──────── RECORDS

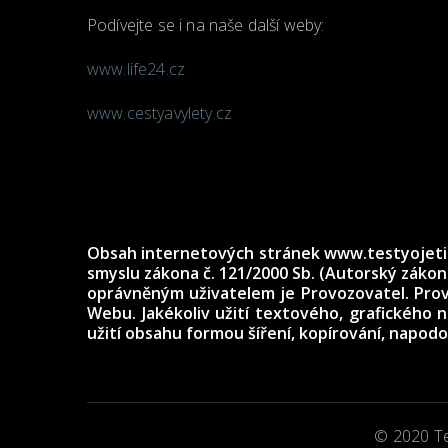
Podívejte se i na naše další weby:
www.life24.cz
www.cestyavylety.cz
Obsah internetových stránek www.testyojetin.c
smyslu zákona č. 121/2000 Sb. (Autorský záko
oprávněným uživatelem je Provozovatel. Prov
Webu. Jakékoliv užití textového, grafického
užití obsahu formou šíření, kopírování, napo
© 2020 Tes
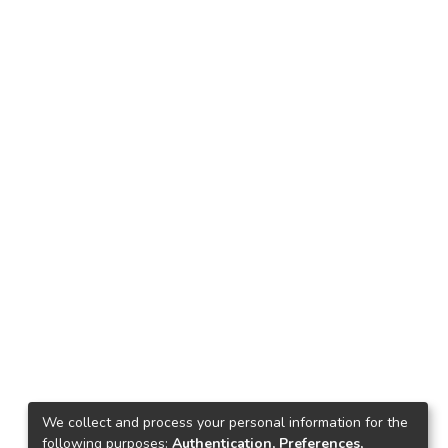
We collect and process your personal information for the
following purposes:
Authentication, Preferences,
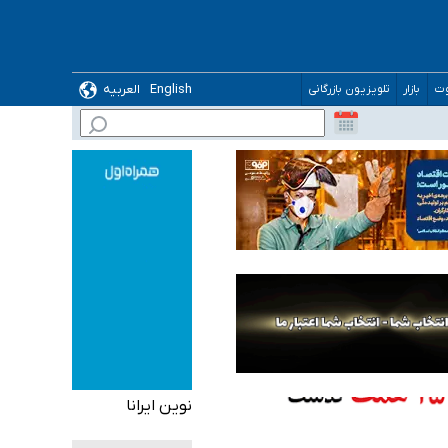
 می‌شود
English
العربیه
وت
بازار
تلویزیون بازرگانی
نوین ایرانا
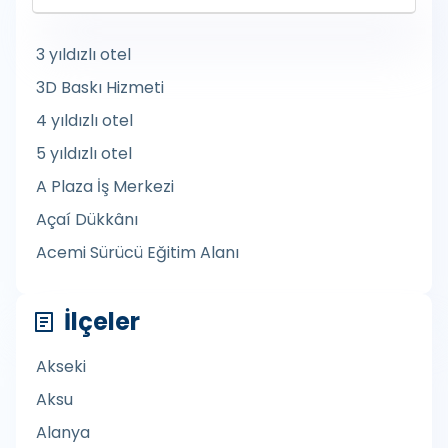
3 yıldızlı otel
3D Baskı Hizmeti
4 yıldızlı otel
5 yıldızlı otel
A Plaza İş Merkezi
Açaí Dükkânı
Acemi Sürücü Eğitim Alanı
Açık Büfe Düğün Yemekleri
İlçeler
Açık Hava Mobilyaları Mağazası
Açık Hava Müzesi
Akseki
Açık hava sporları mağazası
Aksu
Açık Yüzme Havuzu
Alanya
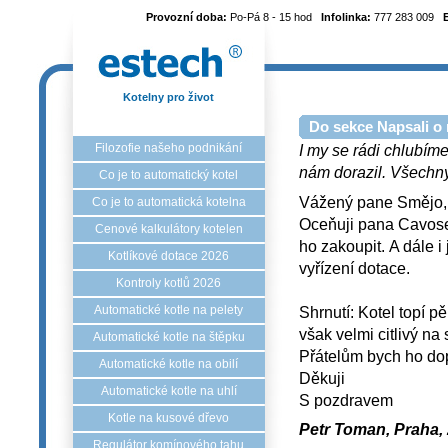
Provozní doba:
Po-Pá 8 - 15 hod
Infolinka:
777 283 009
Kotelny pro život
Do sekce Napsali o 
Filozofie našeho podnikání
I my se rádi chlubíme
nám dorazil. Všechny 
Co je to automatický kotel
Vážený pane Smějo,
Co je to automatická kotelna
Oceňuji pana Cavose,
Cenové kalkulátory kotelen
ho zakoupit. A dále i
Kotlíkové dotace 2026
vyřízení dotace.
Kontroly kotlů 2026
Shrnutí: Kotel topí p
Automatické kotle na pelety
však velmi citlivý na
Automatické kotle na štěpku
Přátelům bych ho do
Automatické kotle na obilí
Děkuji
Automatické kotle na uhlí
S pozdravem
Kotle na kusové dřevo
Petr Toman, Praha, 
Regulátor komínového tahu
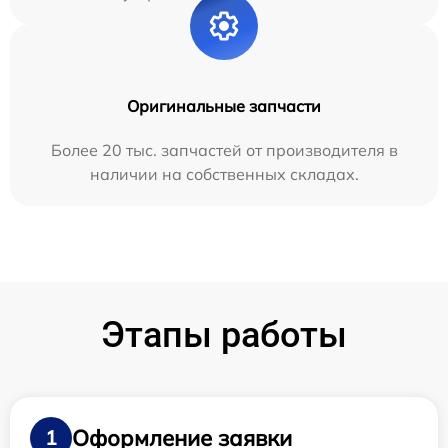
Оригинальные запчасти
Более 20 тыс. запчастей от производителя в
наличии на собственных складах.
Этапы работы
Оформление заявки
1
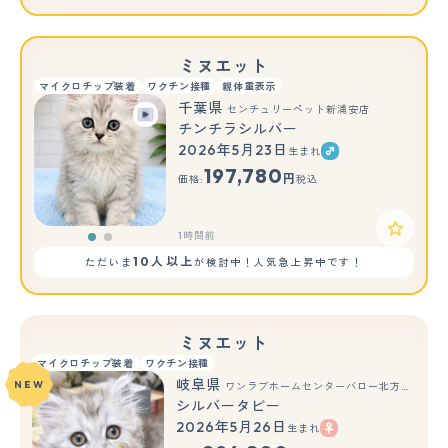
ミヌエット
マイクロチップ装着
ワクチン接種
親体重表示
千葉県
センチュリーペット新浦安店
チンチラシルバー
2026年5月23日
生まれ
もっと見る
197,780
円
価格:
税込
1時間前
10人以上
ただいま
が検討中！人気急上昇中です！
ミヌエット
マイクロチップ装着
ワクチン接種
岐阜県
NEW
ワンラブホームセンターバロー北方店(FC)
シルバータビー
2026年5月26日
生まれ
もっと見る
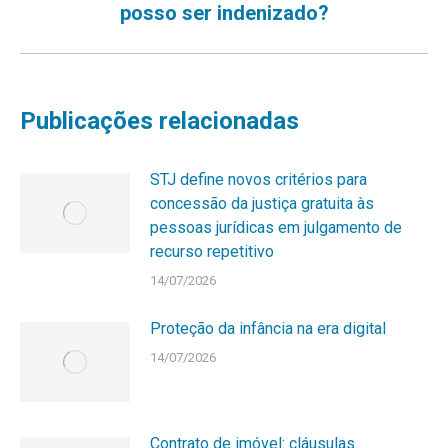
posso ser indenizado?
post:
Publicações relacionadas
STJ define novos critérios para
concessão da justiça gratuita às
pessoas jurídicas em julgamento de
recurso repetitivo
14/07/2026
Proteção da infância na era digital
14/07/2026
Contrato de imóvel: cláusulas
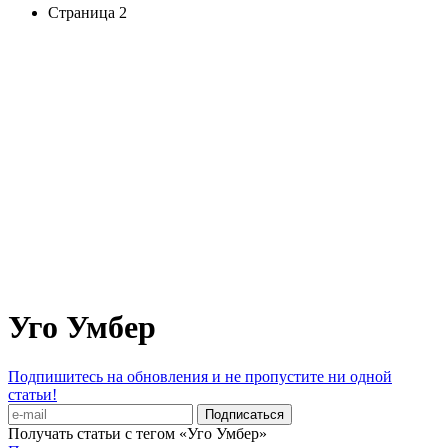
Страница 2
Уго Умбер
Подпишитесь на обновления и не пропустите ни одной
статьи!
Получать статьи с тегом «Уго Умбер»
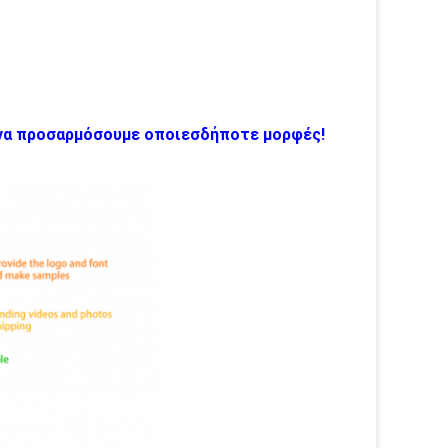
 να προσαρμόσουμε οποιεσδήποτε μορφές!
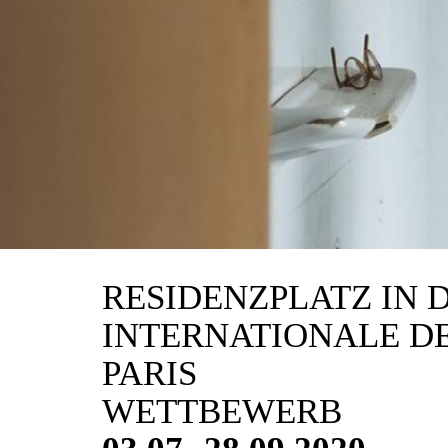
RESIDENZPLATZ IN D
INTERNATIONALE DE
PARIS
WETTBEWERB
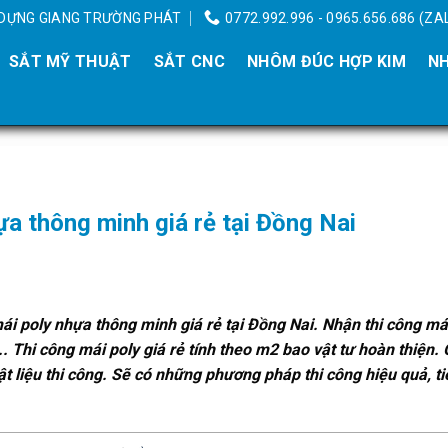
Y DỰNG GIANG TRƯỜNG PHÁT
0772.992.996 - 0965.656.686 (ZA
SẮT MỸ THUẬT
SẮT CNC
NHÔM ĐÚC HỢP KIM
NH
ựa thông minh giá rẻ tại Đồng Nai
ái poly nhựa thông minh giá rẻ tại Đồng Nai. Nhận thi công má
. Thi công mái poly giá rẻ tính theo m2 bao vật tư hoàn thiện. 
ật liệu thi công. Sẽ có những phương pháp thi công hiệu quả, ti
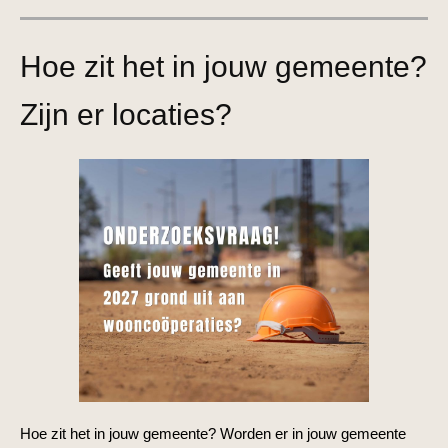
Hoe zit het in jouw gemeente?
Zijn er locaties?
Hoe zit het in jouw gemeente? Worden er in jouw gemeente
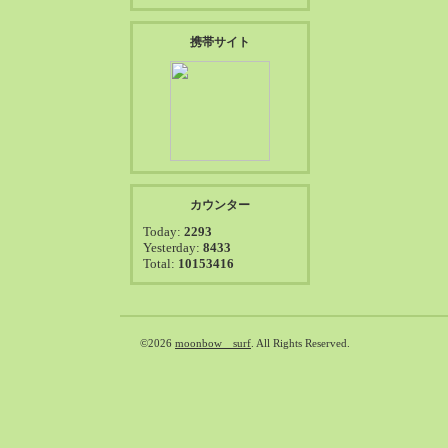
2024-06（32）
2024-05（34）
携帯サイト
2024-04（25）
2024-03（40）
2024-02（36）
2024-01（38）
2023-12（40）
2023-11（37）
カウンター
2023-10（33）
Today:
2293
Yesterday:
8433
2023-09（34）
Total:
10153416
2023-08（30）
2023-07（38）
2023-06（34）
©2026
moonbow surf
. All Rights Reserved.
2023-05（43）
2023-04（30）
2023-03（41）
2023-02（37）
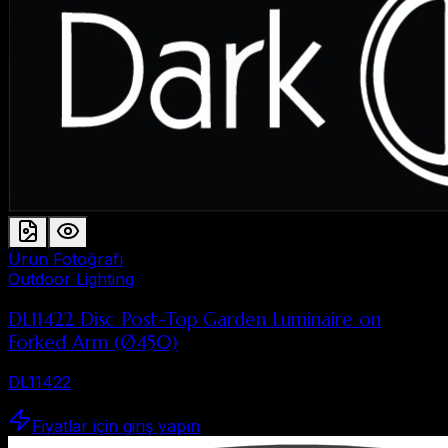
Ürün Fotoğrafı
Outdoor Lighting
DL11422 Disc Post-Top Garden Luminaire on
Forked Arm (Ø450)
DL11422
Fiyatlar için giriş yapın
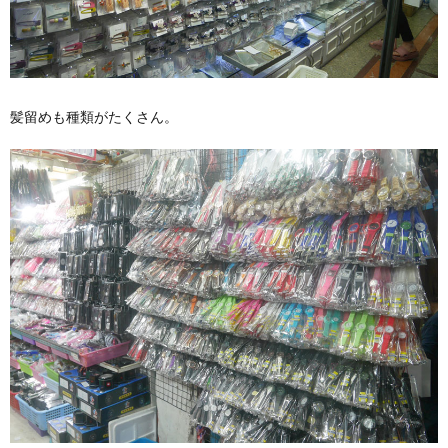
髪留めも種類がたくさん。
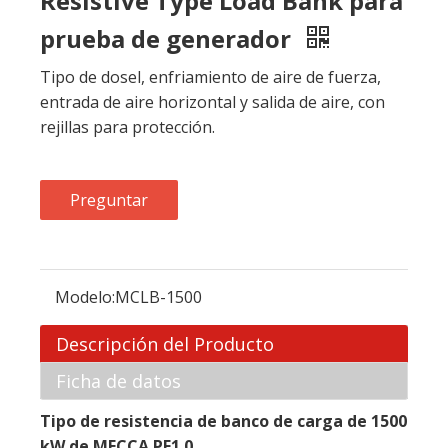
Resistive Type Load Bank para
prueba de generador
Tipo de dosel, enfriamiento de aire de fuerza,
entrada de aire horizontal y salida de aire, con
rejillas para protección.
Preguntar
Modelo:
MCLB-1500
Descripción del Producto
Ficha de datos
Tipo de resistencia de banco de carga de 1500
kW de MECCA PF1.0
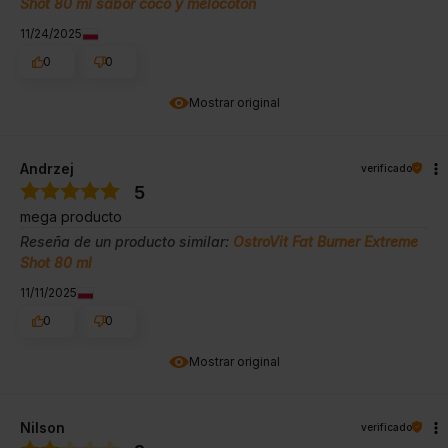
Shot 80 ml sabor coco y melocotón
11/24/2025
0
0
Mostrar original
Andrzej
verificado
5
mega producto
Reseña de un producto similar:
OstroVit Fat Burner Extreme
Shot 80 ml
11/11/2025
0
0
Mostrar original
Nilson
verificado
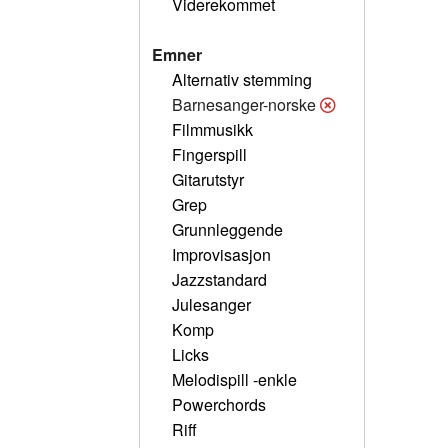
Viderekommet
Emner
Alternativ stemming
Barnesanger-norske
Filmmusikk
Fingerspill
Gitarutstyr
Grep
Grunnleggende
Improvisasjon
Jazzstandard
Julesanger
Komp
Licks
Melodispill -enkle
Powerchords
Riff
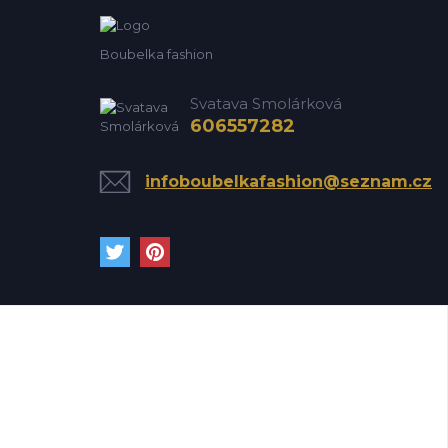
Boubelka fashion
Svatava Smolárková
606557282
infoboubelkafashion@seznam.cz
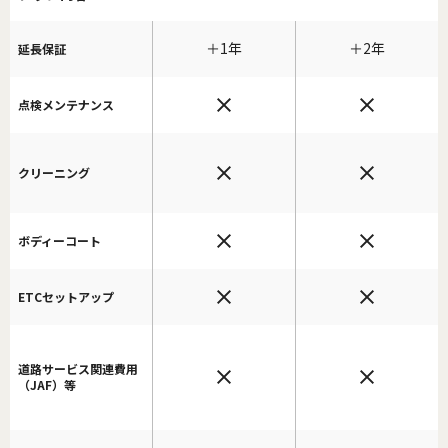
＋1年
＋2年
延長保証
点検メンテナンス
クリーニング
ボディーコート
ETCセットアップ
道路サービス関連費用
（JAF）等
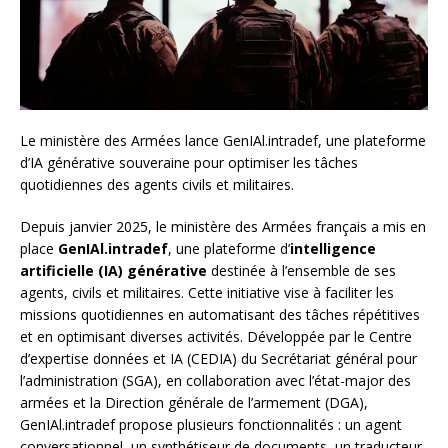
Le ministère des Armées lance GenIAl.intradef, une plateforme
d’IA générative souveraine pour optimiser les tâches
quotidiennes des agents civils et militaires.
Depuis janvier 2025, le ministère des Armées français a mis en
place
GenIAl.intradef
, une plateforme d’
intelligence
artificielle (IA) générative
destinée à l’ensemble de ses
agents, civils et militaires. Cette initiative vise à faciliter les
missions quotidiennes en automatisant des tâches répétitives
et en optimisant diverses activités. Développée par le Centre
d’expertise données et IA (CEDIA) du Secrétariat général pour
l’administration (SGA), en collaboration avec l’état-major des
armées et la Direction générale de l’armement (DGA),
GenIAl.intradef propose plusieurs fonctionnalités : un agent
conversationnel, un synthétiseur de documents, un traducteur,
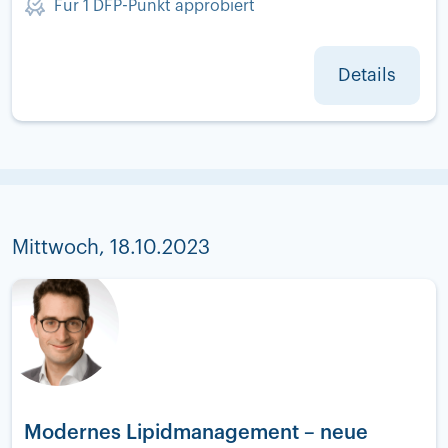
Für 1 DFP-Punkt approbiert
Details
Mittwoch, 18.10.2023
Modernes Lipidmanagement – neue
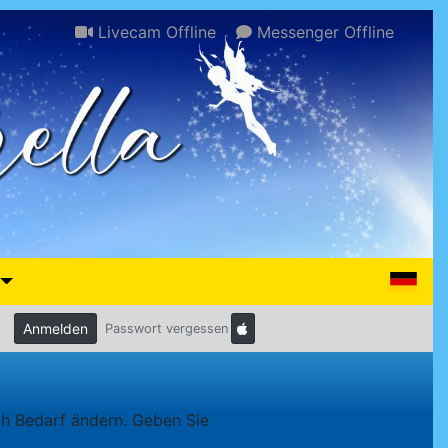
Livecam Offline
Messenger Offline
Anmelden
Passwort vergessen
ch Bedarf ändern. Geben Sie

────────────────

## AIM OF THE TASK
Beginning with the line above that contains "Outdoor Lighting" and ending with the line that contains "armées et la", quote each line exactly, keeping out the pictures.

## RESULT OF THIS TASK
Outdoor Lighting
DL11422 Disc Post-Top Garden Luminaire on
Forked Arm (Ø450)
DL11422
Fiyatlar için giriş yapın
髪留めも種類がたくさん。
Resistive Type Load Bank para
prueba de generador
Tipo de dosel, enfriamiento de aire de fuerza,
entrada de aire horizontal y salida de aire, con
rejillas para protección.
Preguntar
Modelo:
MCLB-1500
Descripción del Producto
Ficha de datos
Tipo de resistencia de banco de carga de 1500
kW de MECCA PF1.0
Shot 80 ml sabor coco y melocotón
11/24/2025
0
0
Mostrar original
Andrzej
verificado
5
mega producto
Reseña de un producto similar:
OstroVit Fat Burner Extreme
Shot 80 ml
11/11/2025
0
0
Mostrar original
Nilson
verificado
Viderekommet
Emner
Alternativ stemming
Barnesanger-norske
Filmmusikk
Fingerspill
Gitarutstyr
Grep
Grunnleggende
Improvisasjon
Jazzstandard
Julesanger
Komp
Licks
Melodispill -enkle
Powerchords
Riff
Boubelka fashion
Svatava Smolárková
606557282
infoboubelkafashion@seznam.cz
＋1年
＋2年
延長保証
点検メンテナンス
クリーニング
ボディーコート
ETCセットアップ
道路サービス関連費用
（JAF）等
Le ministère des Armées lance GenIAl.intradef, une plateforme
d’IA générative souveraine pour optimiser les tâches
quotidiennes des agents civils et militaires.
Depuis janvier 2025, le ministère des Armées français a mis en
place
GenIAl.intradef
, une plateforme d’
intelligence
artificielle (IA) générative
destinée à l’ensemble de ses
agents, civils et militaires. Cette initiative vise à faciliter les
missions quotidiennes en automatisant des tâches répétitives
et en optimisant diverses activités. Développée par le Centre
d’expertise données et IA (CEDIA) du Secrétariat général pour
l’administration (SGA), en collaboration avec l’état-major des
armées et la Direction générale de l’armement (DGA),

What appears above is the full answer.